- WORK ITEM:
Repeat only the stretch of lines below that runs from the line with "4月16日（土）に、能代山本子育てサポートグループちゅちゅさん主催" through the line with "おさがりを無料で持ち帰りできるみたいです！", unaltered.

- DATASET EXTRACT:
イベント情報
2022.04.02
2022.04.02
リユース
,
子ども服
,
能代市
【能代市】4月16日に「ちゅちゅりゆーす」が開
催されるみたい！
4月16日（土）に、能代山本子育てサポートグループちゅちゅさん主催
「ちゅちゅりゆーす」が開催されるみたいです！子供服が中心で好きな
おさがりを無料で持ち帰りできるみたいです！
* * *
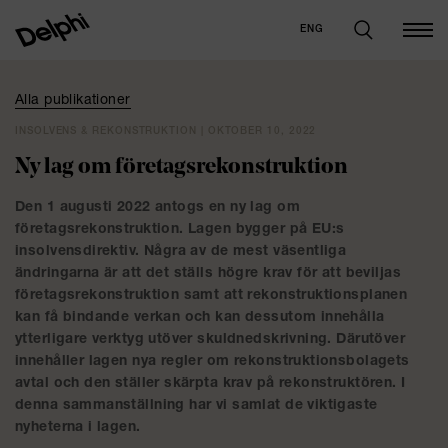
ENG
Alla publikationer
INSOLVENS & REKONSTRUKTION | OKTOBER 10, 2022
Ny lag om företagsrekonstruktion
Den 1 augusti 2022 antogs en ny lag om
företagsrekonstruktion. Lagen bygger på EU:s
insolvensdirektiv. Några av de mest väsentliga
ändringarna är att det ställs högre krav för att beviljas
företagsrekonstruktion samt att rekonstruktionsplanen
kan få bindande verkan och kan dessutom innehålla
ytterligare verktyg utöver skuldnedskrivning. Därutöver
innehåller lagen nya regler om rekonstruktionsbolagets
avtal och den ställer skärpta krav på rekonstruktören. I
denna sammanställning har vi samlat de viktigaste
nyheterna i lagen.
* * *
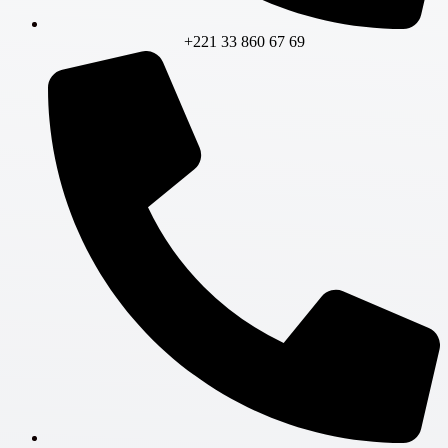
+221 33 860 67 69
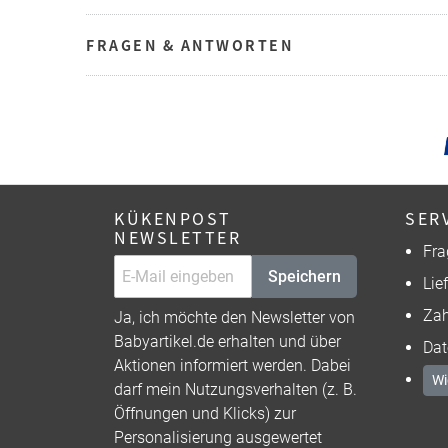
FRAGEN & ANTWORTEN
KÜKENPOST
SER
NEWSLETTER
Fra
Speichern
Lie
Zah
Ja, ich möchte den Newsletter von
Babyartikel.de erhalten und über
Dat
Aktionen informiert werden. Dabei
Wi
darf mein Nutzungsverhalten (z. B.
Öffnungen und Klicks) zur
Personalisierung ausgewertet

- ANSWER:
4月16日（土）に、能代山本子育てサポートグループちゅちゅさん主催
「ちゅちゅりゆーす」が開催されるみたいです！子供服が中心で好きな
おさがりを無料で持ち帰りできるみたいです！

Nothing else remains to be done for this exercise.